Over a career spanning nearly half a century, Harvard University psychology professor J. Richard Hackman garnered widespread esteem and accolades for pioneering the study of team dynamics. Following the events of 9/11, Hackman led a team designed to evaluate what makes intelligence units effective by surveying, interviewing, and observing hundreds of analysts across 64 different intelligence groups.
What they discovered was that the critical factor wasn’t having a tenured team with the right number of people. It wasn’t having a vision that is clear, challenging, and meaningful. Nor was it well-defined roles and responsibilities, or appropriate rewards and recognition, or strong leadership.

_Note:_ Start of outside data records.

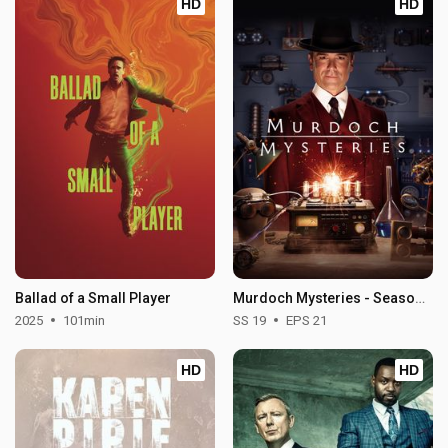
HD
HD
Ballad of a Small Player
Murdoch Mysteries - Season 19
2025
101min
SS 19
EPS 21
HD
HD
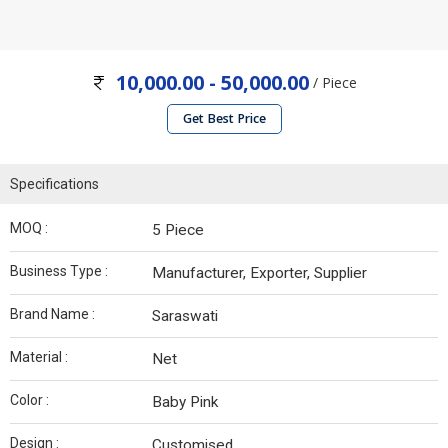
10,000.00 - 50,000.00
/ Piece
Get Best Price
Specifications
MOQ :
5 Piece
Business Type :
Manufacturer, Exporter, Supplier
Brand Name :
Saraswati
Material :
Net
Color :
Baby Pink
Design :
Customised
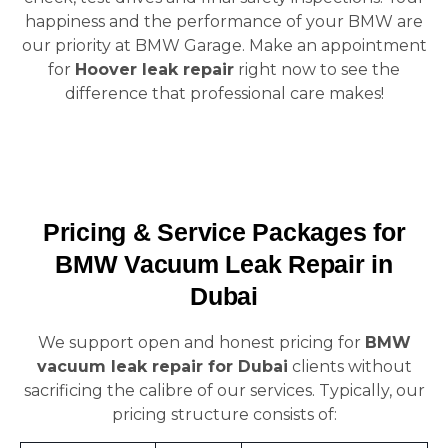
happiness and the performance of your BMW are
our priority at BMW Garage. Make an appointment
for
Hoover leak repair
right now to see the
difference that professional care makes!
Pricing & Service Packages for
BMW Vacuum Leak Repair in
Dubai
We support open and honest pricing for
BMW
vacuum leak repair for Dubai
clients without
sacrificing the calibre of our services. Typically, our
pricing structure consists of:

Rather, the single strongest predictor of group effectiveness was the amount of help that the analysts gave each other. In the highest-performing teams, analysts invested extensive time and energy in coaching, teaching, and consulting with their colleagues. These interactions helped analysts question their own assumptions, fill gaps in their knowledge, and understand new perspectives. In the lowest-performing units, analysts had little interaction or were relied upon to come up with most of their own answers and solutions in service of a seemingly ‘autonomous’ environment. Simply knowing the amount of help-giving that occurred allowed the Harvard researchers to predict the effectiveness of nearly every unit accurately.
Givers and Takers
How do we create an environment of giving, when many people are naturally reluctant to seek help? They may fear burdening their colleagues, lack knowledge about who is willing and able to help, or be concerned about appearing vulnerable, incompetent, and dependent.
How do make sure, in turn, to set boundaries and protect against employees becoming so consumed with responding to each other’s requests that they lack the time and energy to complete their own responsibilities?

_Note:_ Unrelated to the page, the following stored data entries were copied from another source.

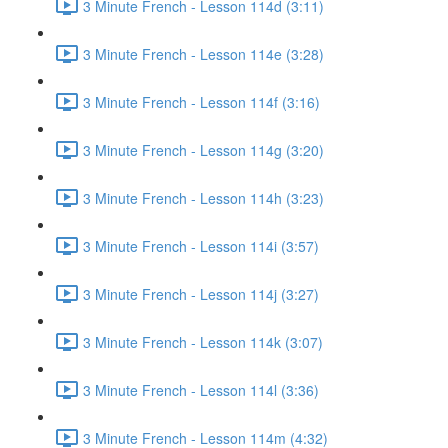
3 Minute French - Lesson 114d (3:11)
3 Minute French - Lesson 114e (3:28)
3 Minute French - Lesson 114f (3:16)
3 Minute French - Lesson 114g (3:20)
3 Minute French - Lesson 114h (3:23)
3 Minute French - Lesson 114i (3:57)
3 Minute French - Lesson 114j (3:27)
3 Minute French - Lesson 114k (3:07)
3 Minute French - Lesson 114l (3:36)
3 Minute French - Lesson 114m (4:32)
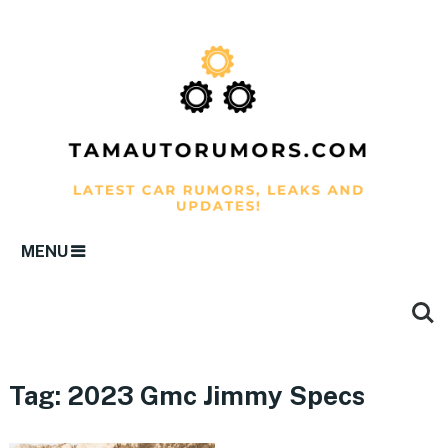
MENU
Tag:
2023 Gmc Jimmy Specs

There is no one-size-fits-all approach to creating a corporate culture of collaboration. Remember, what makes a painting a masterpiece is not any one brush stroke but rather many different and complimentary ones. The retention “canvas” is never a complete work of art and needs continuous attention. The following are a few strokes that just might make a difference!
Corporate Surveys: Whether you have 1 associate or 100, a survey can provide you with great insight. Ask questions related to every dimension of your business, including technology, training, tools, culture, leadership, operations, marketing/branding, hiring, and compensation. By giving people a chance to weigh in, you get an opportunity to see potential problems and solutions. Too many leaders subscribe to the Ostrich Theory of “if I don’t ask, I won’t have to fix anything”. Giving the people the chance to feel heard, or to brainstorm solutions to a problem (that then spawns a host of additional problems), can sometimes be the solution itself!

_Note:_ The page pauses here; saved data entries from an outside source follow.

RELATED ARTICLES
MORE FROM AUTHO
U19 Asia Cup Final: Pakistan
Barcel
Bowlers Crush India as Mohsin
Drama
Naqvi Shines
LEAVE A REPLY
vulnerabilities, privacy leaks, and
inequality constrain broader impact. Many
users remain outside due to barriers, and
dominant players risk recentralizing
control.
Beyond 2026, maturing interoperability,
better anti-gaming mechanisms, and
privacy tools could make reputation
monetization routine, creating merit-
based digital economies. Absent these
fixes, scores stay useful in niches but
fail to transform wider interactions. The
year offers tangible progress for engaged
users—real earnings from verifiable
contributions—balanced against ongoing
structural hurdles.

“If I were a CEO” Sessions: Dedicate a morning meeting or lunch with your team, division or company, ask what changes they would make if they were CEO. The answers to this question will give great insight into what they think needs to be changed as well as what opportunities they think are being missed. It is important to listen to their feedback without judgment and share your opinions later.
Retention Interviews: Conduct an annual meeting with each team member and ask why they like being there and what could cause them to leave. This is a tough question to ask, but it is imperative to uncovering someone’s unhappiness before it is too late.
Corporate Charity: Adopt a local charity. Host a casino night, golf tournament, bake sale or perhaps a “blue jeans day” each week (if you don’t already have one every day!) that requires a small donation. By getting people involved in a common cause, you not only give back to the community but also create or enhance a sense of community within your office or team.